For those requests that were in the failing process, there's no way to recover them. They will result in 500 errors at the browser. A 503 Server Busy results from IIS actively refusing the connection due to a threshold on the number of connections. A 503 does not result from an application failure, so you shouldn't expect to see 503 for in-flight transactions in the out-of-memory-and-crash scenario. On a heavily loaded system, you may see 503's as the process-crash-and-restart happens, as a secondary effect. If this is really what you're seeing, you need a larger margin of safety to handle the load in the single-error condition.
The Request Queue
IIS has a hand-off approach for requests. As they arrive on the network layer (Http.sys), they are placed in a queue, to be picked up by a worker process. Any requests waiting in the IIS queue to be handled by a WP will continue unaffected, though they might see a slight temporary increase in latency (service time) due to resource contention, since one fewer process is running on the server. Wait time in this queue is generally very very short, on a system that is configured properly.
It is when this queue is full that you will see 503 errors.
Auto restart of W3WP.exe
IIS has an auto-restart (or "nanny") facility, through which it restarts worker processes after they have exceeded configured thresholds, such as memory size, number of requests, or time-of-running. In all those cases, IIS will quiesce and restart worker processes when the configured threshold is reached.

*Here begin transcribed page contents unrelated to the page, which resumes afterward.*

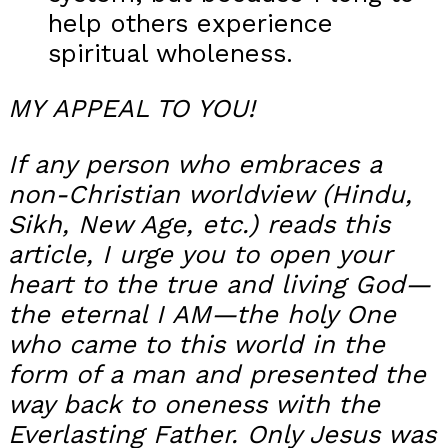
help others experience
spiritual wholeness.
MY APPEAL TO YOU!
If any person who embraces a
non-Christian worldview (Hindu,
Sikh, New Age, etc.) reads this
article, I urge you to open your
heart to the true and living God—
the eternal I AM—the holy One
who came to this world in the
form of a man and presented the
way back to oneness with the
Everlasting Father. Only Jesus was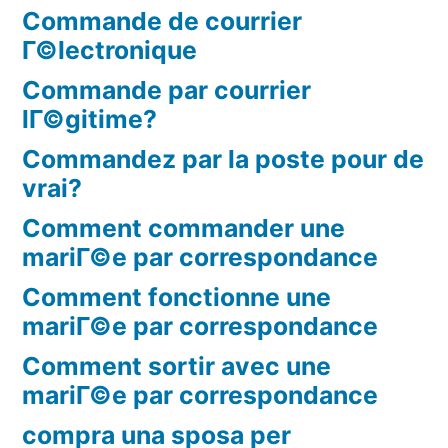
Commande de courrier
Г©lectronique
Commande par courrier
lГ©gitime?
Commandez par la poste pour de
vrai?
Comment commander une
mariГ©e par correspondance
Comment fonctionne une
mariГ©e par correspondance
Comment sortir avec une
mariГ©e par correspondance
compra una sposa per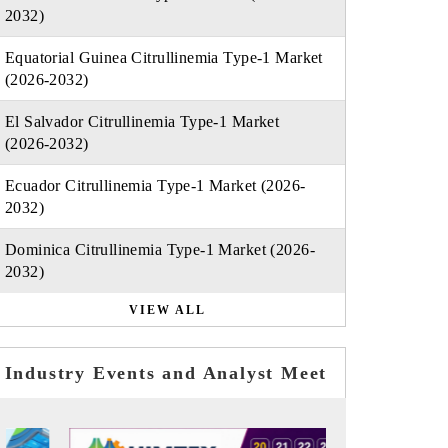
2032)
Equatorial Guinea Citrullinemia Type-1 Market
(2026-2032)
El Salvador Citrullinemia Type-1 Market
(2026-2032)
Ecuador Citrullinemia Type-1 Market (2026-
2032)
Dominica Citrullinemia Type-1 Market (2026-
2032)
VIEW ALL
Industry Events and Analyst Meet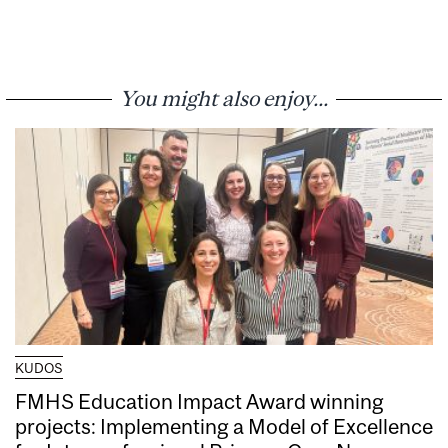
You might also enjoy...
KUDOS
FMHS Education Impact Award winning
projects: Implementing a Model of Excellence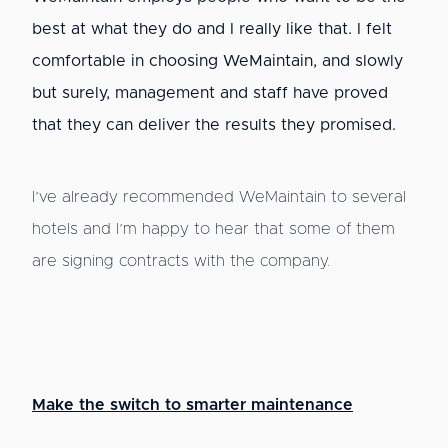
best at what they do and I really like that. I felt
comfortable in choosing WeMaintain, and slowly
but surely, management and staff have proved
that they can deliver the results they promised.
I’ve already recommended WeMaintain to several
hotels and I’m happy to hear that some of them
are signing contracts with the company.
Make the switch to smarter maintenance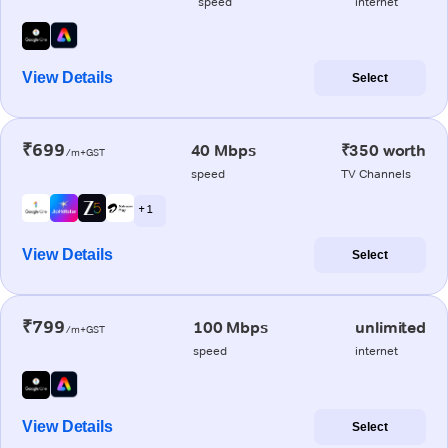
speed
internet
View Details
Select
₹699
40 Mbps
₹350 worth
/m+GST
speed
TV Channels
+ 1
View Details
Select
₹799
100 Mbps
unlimited
/m+GST
speed
internet
View Details
Select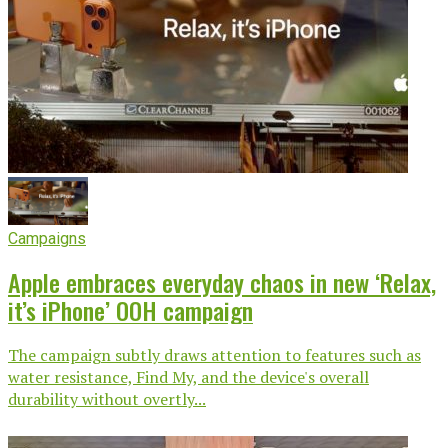
Campaigns
Apple embraces everyday chaos in new ‘Relax,
it’s iPhone’ OOH campaign
The campaign subtly draws attention to features such as
water resistance, Find My, and the device's overall
durability without overtly...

These pro-active restarts normally do not result in any disruption of requests. When IIS decides that a restart of a worker process is necessary, it prevents any new requests from arriving at that to-be-quiesced WP. Existing requests are drained: any in-flight transactions in that WP are allowed to complete normally. When all requests in the WP complete, then the WP dies and IIS starts a new one in its place. This new process then immediately begins picking up new requests from the dispatch queue. This is all transparent to users or browsers.
I say normally because it's possible that the worker process has become truly sick at the same time as the threshold has been reached. In that case the w3wp.exe may not respond to IIS within the configured "quiesce" timeout, and thus IIS has to eventually kill the process even though it hasn't reported that all of its in-flight requests have completed. This should be exceedingly rare, because it's two distinct exceptional conditions, but it happens. In this case, the in-flight requests will once again, get 500 errors.
Web gardens
Also - IIS allows multiple worker processes on a single server. MS calls this a "web garden", a play on words from "web farm". If you have a web garden set up, then transactions being served by w3wp.exe instances other than the failing one, will continue unaffected. "Unaffected" presumes though, that the out-of-memory error is localized, and not a system-wide problem.
Bottom Line
The bottom line is that there is no substitute for your own testing. The configuration options are pretty broad - from restart thresholds to web gardens and so on. Also the failure modes tend to be pretty complex and varied, whether it's memory, timeout, too busy, and so on. You'll want to understand what to expect.
ps: this Q&A really belongs on serverfault.com !!
references:
http://blogs.iis.net/thomad/archive/2008/05/07/the-iis-process-model-features.aspx

A new worker thread will be started and the user would not know anything happened. Unless it shuts down completely via rapid fail (http://technet.microsoft.com/en-us/library/cc779127(WS.10).aspx)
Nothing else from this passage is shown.